You are viewing a plain text version of this content. The canonical link for it is here.

Posted to dev@cassandra.apache.org by Peter Fales <Pe...@alcatel-lucent.com> on 2010/07/06 17:26:46 UTC

Cassandra performance and read/write latency

Greetings Cassandra Developers!

We've been trying to benchmark Cassandra performance and have 
developed a test client written in C++ that uses multiple threads to 
send out a large number of write and read requests (as fast as the
server can handle them).   

One of the results we're seeing is a bit surprising, and I'm hoping
someone here can help shed some light on the topic - as far as I can
tell, it hasn't been discuseed on the mailing list.

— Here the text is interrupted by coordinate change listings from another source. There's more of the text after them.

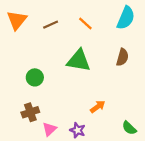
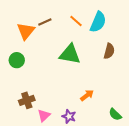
cyan semicircle: (126, 18) -> (98, 22), moved
orange triangle: (17, 20) -> (26, 31), moved
green circle: (35, 77) -> (17, 60), moved

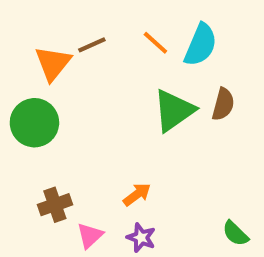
green triangle: (70, 54) -> (174, 110), moved, turned -45
green circle: (17, 60) -> (34, 123), size x1.5
orange arrow: (87, 95) -> (137, 194), moved

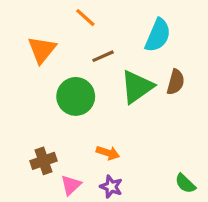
orange line: (155, 43) -> (85, 18), moved
brown line: (92, 45) -> (103, 56), moved
green circle: (34, 123) -> (76, 96), moved
orange arrow: (137, 194) -> (108, 153), turned 55

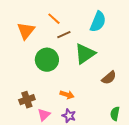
orange line: (85, 18) -> (54, 19), moved
brown semicircle: (176, 82) -> (109, 78), moved, turned 35
green semicircle: (185, 183) -> (115, 114), turned 56

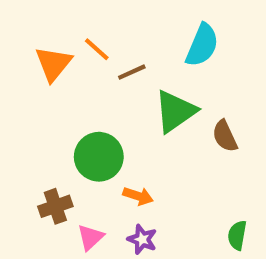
orange line: (54, 19) -> (97, 49), moved
green circle: (47, 60) -> (99, 157), moved
brown semicircle: (109, 78) -> (225, 136), moved, turned 105

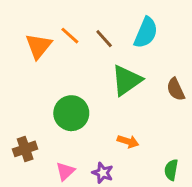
brown line: (132, 72) -> (104, 39), moved, turned 72
brown semicircle: (225, 136) -> (176, 89), moved
orange arrow: (138, 196) -> (128, 141), moved
brown cross: (55, 206) -> (25, 149), moved

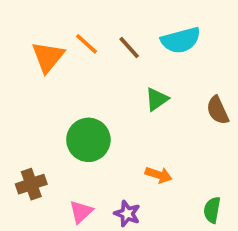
cyan semicircle: (146, 33) -> (181, 40), turned 52
green triangle: (126, 80) -> (157, 99), size x0.6

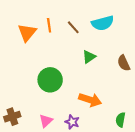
orange line: (87, 44) -> (49, 25), turned 40
orange arrow: (159, 175) -> (90, 100), size x1.5
brown cross: (31, 184) -> (12, 117), moved

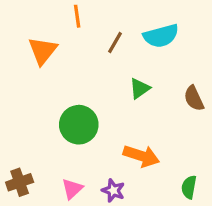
orange line: (49, 25) -> (77, 16), moved
brown line: (73, 27) -> (115, 42), turned 72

Most of the requests return in a reasonable amount of time (10s or
100s of milliseconds), but every once in a while, the server seems to
just "stop" for up to several seconds.   During this time, all the 
reads and writes will take several seconds to complete and network traffic
in an out of the system drops off to nearly zero.   When plotted on a 
graph, these appear as very larges spikes every few minutes.  (Though without
any particular pattern to how often those spikes occur).   Even though
the average response time is very good (and therefore we get a reasonable
number of requests/sec) these occasional outliers are a showstopper for
our potential applications.

We've experimented with a number of different machines of different 
capabilities including a range of physical machines, and clusters of
machines on Amazon's EC2.  We've also used different numbers of nodes
in the cluster and different values for ReplicationFactor.   All are 
qualitatively similar, though the numbers vary as expected (i.e. 
fast machines improve both the average and maximum numbers, but the 
max values are still on the order of seconds)

I know Cassandra has lots of configuration parameters that can be
tweaked, but most of the other parameters are left at the default
values of Cassandara-0.6.2 or 0.6.3.

Has anyone else seen nodes "hang" for several seconds like this?  I'm
not sure if this is a Java VM issue (e.g. garbage collection) or something
specific to the Cassandra application.   I'll be happy to share more 
details of our experiments either on the mailing list, or with interested
parties offline.  But I thought I'd start with a brief description and 
see how consistent it is with other experiences.   I'm sort of expecting
to see "Well, of course you'll see that kind of behavior because you
didn't change..."

I'm also interested in comparing notes with anyone  else that has been doing
read/write throughput benchmarks with Cassandara.

Thanks in advance for any information or suggestions you may have!

-- 
Peter Fales
Alcatel-Lucent
Member of Technical Staff
1960 Lucent Lane
Room: 9H-505
Naperville, IL 60566-7033
Email: Peter.Fales@alcatel-lucent.com
Phone: 630 979 8031

Re: Cassandra performance and read/write latency

Posted by Peter Schuller <pe...@infidyne.com>.

> Has anyone else seen nodes "hang" for several seconds like this?  I'm
> not sure if this is a Java VM issue (e.g. garbage collection) or something

Since garbage collection is logged (if you're running with default
settings etc), any multi-second GC:s should be discoverable in said
log. So for testing that hypothesis i'd check there first. Cassandra
itself logs GC:s, but you can also turn of the JVM:s GC logging by
e.g. "-XX:+PrintGC -XX:+PrintGCDetails -XX:+PrintGCTimestamps".

> I'm also interested in comparing notes with anyone  else that has been doing
> read/write throughput benchmarks with Cassandara.

I did some batch write testing to see how it scaled up to about 200
million rows and 200 gb; I had ocational spikes in latency that were
due to disk writes being flushed by the OS. However it was probably
exacerbated in this case by the fact that this was ZFS/FreeBSD and ZFS
is always (in my humble of opinion, and at least on FreeBSD)
exhibiting the behavior for me that it flushes writes too late and end
up blocking applications even if you have left-over bandwidth.

In my case I "eliminated" the issue for the purpose of my test by
having a stupid while loop simply doing "sync" every handful of
seconds, to avoid accumulating too much data in the cache.

While I expect this to be less of a problem for other setups, it's
possible this is what you're seeing. If the operating system is
blocking writes to the commit log for example (are you running with
periodic fsync or batch wise fsync?).

-- 
/ Peter Schuller